The film arrives courtesy of writer-director Stephen Gaghan (who gave us gritty sociopolitical dramas
Traffic and Syriana—what better building blocks for a talking animal fantasy?). Workin’ man Robert Downey Jr. (eager for another franchise?) stars as the titular animal doctor. Loosely adapted from Lofting’s 1923 book The Voyages of Doctor Dolittle (with which it shares … a handful of characters and little else), the film starts out by introducing us to young British lad Tommy Stubbins (Harry Collett). While out (unwillingly) on a hunting expedition with his uncle, young Tommy accidentally injures a small squirrel. Encouraged, strangely enough, by a talking parrot, Tommy is led though the woods to the tumbledown mansion of infamous medico Dr. Doolittle. Seems that, after the disappearance of his beloved wife on one of her many globe-trotting sea voyages, Dolittle retreated from society and stopped treating animals at his sprawling home/nature preserve.

Encouraged by the plucky young lad (and his remaining menagerie of animal friends) Dolittle agrees to save the little squirrel with his medical genius. This now-rare burst of altruism does not encourage Dolittle to assist his other unexpected visitor, a young lady named Rose (Carmel Laniado). Lady Rose, it seems, needs the good doctor’s assistance in helping a gravely ill Queen Victoria (Irish actress/singer Jessie Buckley from last year’s lovely
Wild Rose). Thanks to a bit of legalistic/storytelling convenience (Dolittle will lose his home if the queen expires), the grumpy doc eventually consents to leave the safety and solitude of his mansion and see the queen.

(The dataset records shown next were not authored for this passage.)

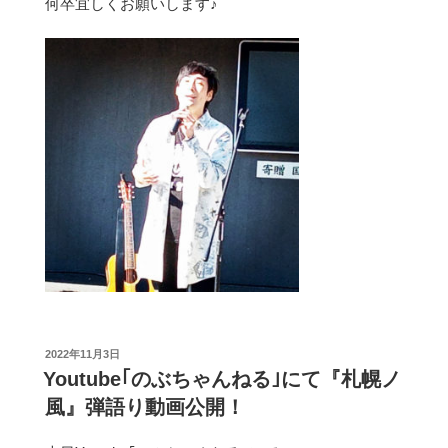
何卒宜しくお願いします♪
投
2022年11月3日
稿
Youtube｢のぶちゃんねる｣にて『札幌ノ
日:
風』弾語り動画公開！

Seems that Victoria’s been poisoned by a couple of rather blatant regicidal conspirers, Lord Thomas Badgley (Jim Broadbent) and Dr. Blair Müdfly (Michael Sheen). For the sake of the film’s plot, it just so happens that the only cure for the queen is a magical fruit that grows on one magical island in the middle of magical nowhere. Naturally, Dolittle and his animal friends (an opinionated parrot, a nearsighted dog, a one-legged duck, a frigid polar bear, a cowardly gorilla and a mouthy ostrich) set sail for adventure. Of course Tommy, who dreams of being the doc’s apprentice, tags along as well.

Dolittle gives Hollywood ample opportunity to do what it loves best—casting random stars as the voices of animated animals. For this one we get the likes of Emma Thompson, Rami Malek, John Cena, Kumail Nanjiani, Octavia Spencer, Tom Holland, Craig Robinson, Selena Gomez, Marion Cotillard and Ralph Fiennes. All of them contribute a couple of juvenile laughs to the proceedings. None is required to work very hard to earn a paycheck.

The screenplay (courtesy of at least four writers) doesn’t work all that hard either. It ticks all the expected boxes and features just enough CGI action to cut well into a trailer. The plot is the usual mixture of episodic encounters, each contributing a tiny clue to the location of the film’s quest-ending fruity MacGuffin. Also, there’s a dragon. There are a decent amount of jokes dispensed by our wacky collection of talking animal friends—but none is constructed with much effort, and few, if any, linger in the imagination.

Dolittle at least keeps things on a (mostly) even keel, sticking with some of the look and feel of its source material—unlike Disney’s recent efforts to jazz up old fairy tales (Oz the Great and Powerful, Maleficent), which are far too over-the-top to seem like anything other than frantic, hyper-produced studio cash grabs. Dolittle has just enough fantastical visuals and innocuous one-liners to appease the family audiences it’s aimed at. A legendary box office bomb? Doubtful. A smash-hit five-film franchise? Probably not that either. A standard-issue movie studio reboot based on a vaguely familiar concept that delivers mild entertainment and brief diversion? Nailed it.